TASK STATEMENT: Copy the entries below exactly. Images do not belong in the copy.

DATA SUPPLIED:
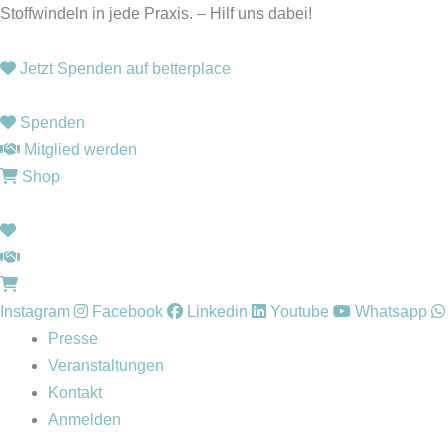
Zum
Stoffwindeln in jede Praxis. – Hilf uns dabei!
Inhalt
springen
Jetzt Spenden auf betterplace
Spenden
Mitglied werden
Shop
Instagram
Facebook
Linkedin
Youtube
Whatsapp
Presse
Veranstaltungen
Kontakt
Anmelden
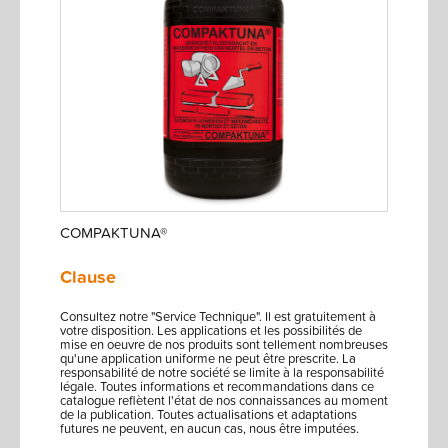
COMPAKTUNA®
Clause
Consultez notre "Service Technique". Il est gratuitement à
votre disposition. Les applications et les possibilités de
mise en oeuvre de nos produits sont tellement nombreuses
qu'une application uniforme ne peut être prescrite. La
responsabilité de notre société se limite à la responsabilité
légale. Toutes informations et recommandations dans ce
catalogue reflètent l'état de nos connaissances au moment
de la publication. Toutes actualisations et adaptations
futures ne peuvent, en aucun cas, nous être imputées.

OUTPUT:
Zum
Stoffwindeln in jede Praxis. – Hilf uns dabei!
Inhalt
springen
Jetzt Spenden auf betterplace
Spenden
Mitglied werden
Shop
Instagram
Facebook
Linkedin
Youtube
Whatsapp
Presse
Veranstaltungen
Kontakt
Anmelden
COMPAKTUNA®
Clause
Consultez notre "Service Technique". Il est gratuitement à
votre disposition. Les applications et les possibilités de
mise en oeuvre de nos produits sont tellement nombreuses
qu'une application uniforme ne peut être prescrite. La
responsabilité de notre société se limite à la responsabilité
légale. Toutes informations et recommandations dans ce
catalogue reflètent l'état de nos connaissances au moment
de la publication. Toutes actualisations et adaptations
futures ne peuvent, en aucun cas, nous être imputées.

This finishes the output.